- **What you should do**
The lines from the top of the material below through the line containing "dissapointed reading, that" are to be printed exactly, with pictures omitted.

- **Records for the task**
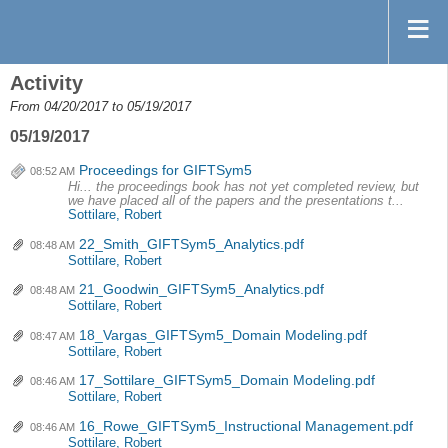
Activity
From 04/20/2017 to 05/19/2017
05/19/2017
Proceedings for GIFTSym5
08:52 AM
Hi... the proceedings book has not yet completed review, but
we have placed all of the papers and the presentations t...
Sottilare, Robert
22_Smith_GIFTSym5_Analytics.pdf
08:48 AM
Sottilare, Robert
21_Goodwin_GIFTSym5_Analytics.pdf
08:48 AM
Sottilare, Robert
18_Vargas_GIFTSym5_Domain Modeling.pdf
08:47 AM
Sottilare, Robert
17_Sottilare_GIFTSym5_Domain Modeling.pdf
08:46 AM
Sottilare, Robert
16_Rowe_GIFTSym5_Instructional Management.pdf
08:46 AM
Sottilare, Robert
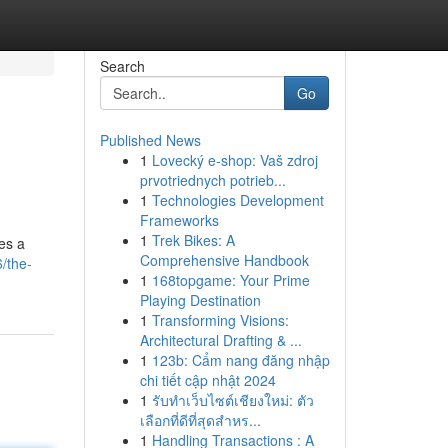
Search
Go
Published News
1
Lovecký e-shop: Vaš zdroj
prvotriednych potrieb...
1
Technologies Development
Frameworks
1
Trek Bikes: A
ses a
Comprehensive Handbook
/the-
1
168topgame: Your Prime
Playing Destination
1
Transforming Visions:
Architectural Drafting & ...
1
123b: Cẩm nang đăng nhập
chi tiết cập nhật 2024
1
รับทำเว็บไซต์เชียงใหม่: ตัว
เลือกที่ดีที่สุดสำหร...
1
Handling Transactions : A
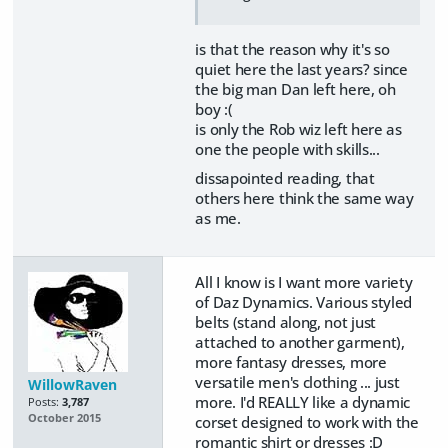
is that the reason why it's so
quiet here the last years? since
the big man Dan left here, oh
boy :(
is only the Rob wiz left here as
one the people with skills...
dissapointed reading, that
others here think the same way
as me.
All I know is I want more variety
of Daz Dynamics. Various styled
belts (stand along, not just
attached to another garment),
more fantasy dresses, more
versatile men's clothing ... just
WillowRaven
more. I'd REALLY like a dynamic
Posts:
3,787
October 2015
corset designed to work with the
romantic shirt or dresses :D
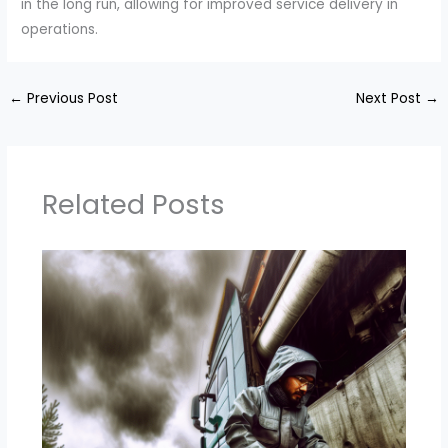
in the long run, allowing for improved service delivery in
operations.
←
Previous Post
Next Post
→
Related Posts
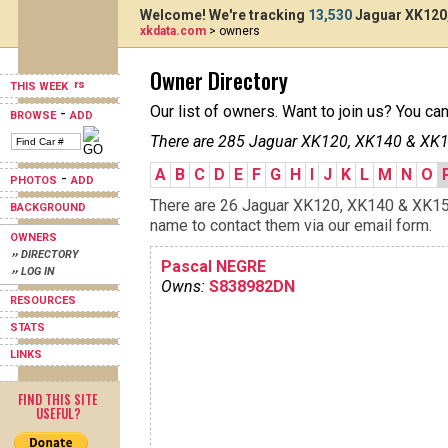
Welcome! We're tracking
13,530
Jaguar XK120,
xkdata.com
> owners
Owner Directory
THIS WEEK
Our list of owners. Want to join us? You ca
-
BROWSE
ADD
There are 285 Jaguar XK120, XK140 & XK15
A
B
C
D
E
F
G
H
I
J
K
L
M
N
O
-
PHOTOS
ADD
There are 26 Jaguar XK120, XK140 & XK150s
BACKGROUND
name to contact them via our email form.
OWNERS
›› DIRECTORY
Pascal NEGRE
›› LOG IN
Owns:
S838982DN
RESOURCES
STATS
LINKS
FIND THIS SITE
USEFUL?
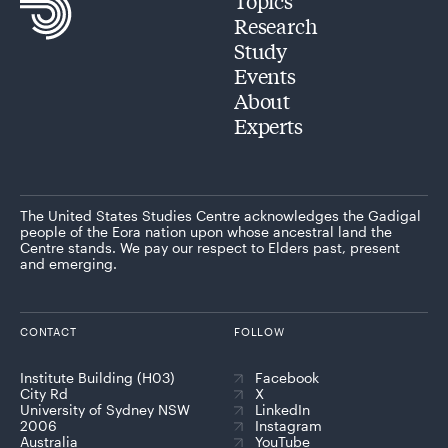
Topics
Research
Study
Events
About
Experts
The United States Studies Centre acknowledges the Gadigal
people of the Eora nation upon whose ancestral land the
Centre stands. We pay our respect to Elders past, present
and emerging.
CONTACT
FOLLOW
Institute Building (H03)
Facebook
City Rd
X
University of Sydney NSW
LinkedIn
2006
Instagram
Australia
YouTube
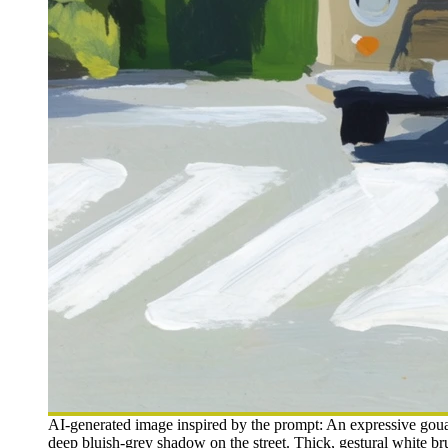
AI-generated image inspired by the prompt: An expressive gouac
deep bluish-grey shadow on the street. Thick, gestural white bru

- **Answer below**
Activity
From 04/20/2017 to 05/19/2017
05/19/2017
Proceedings for GIFTSym5
08:52 AM
Hi... the proceedings book has not yet completed review, but
we have placed all of the papers and the presentations t...
Sottilare, Robert
22_Smith_GIFTSym5_Analytics.pdf
08:48 AM
Sottilare, Robert
21_Goodwin_GIFTSym5_Analytics.pdf
08:48 AM
Sottilare, Robert
18_Vargas_GIFTSym5_Domain Modeling.pdf
08:47 AM
Sottilare, Robert
17_Sottilare_GIFTSym5_Domain Modeling.pdf
08:46 AM
Sottilare, Robert
16_Rowe_GIFTSym5_Instructional Management.pdf
08:46 AM
Sottilare, Robert
Search
Go
Published News
1
Lovecký e-shop: Vaš zdroj
prvotriednych potrieb...
1
Technologies Development
Frameworks
1
Trek Bikes: A
ses a
Comprehensive Handbook
/the-
1
168topgame: Your Prime
Playing Destination
1
Transforming Visions:
Architectural Drafting & ...
1
123b: Cẩm nang đăng nhập
chi tiết cập nhật 2024
1
รับทำเว็บไซต์เชียงใหม่: ตัว
เลือกที่ดีที่สุดสำหร...
1
Handling Transactions : A
is that the reason why it's so
quiet here the last years? since
the big man Dan left here, oh
boy :(
is only the Rob wiz left here as
one the people with skills...
dissapointed reading, that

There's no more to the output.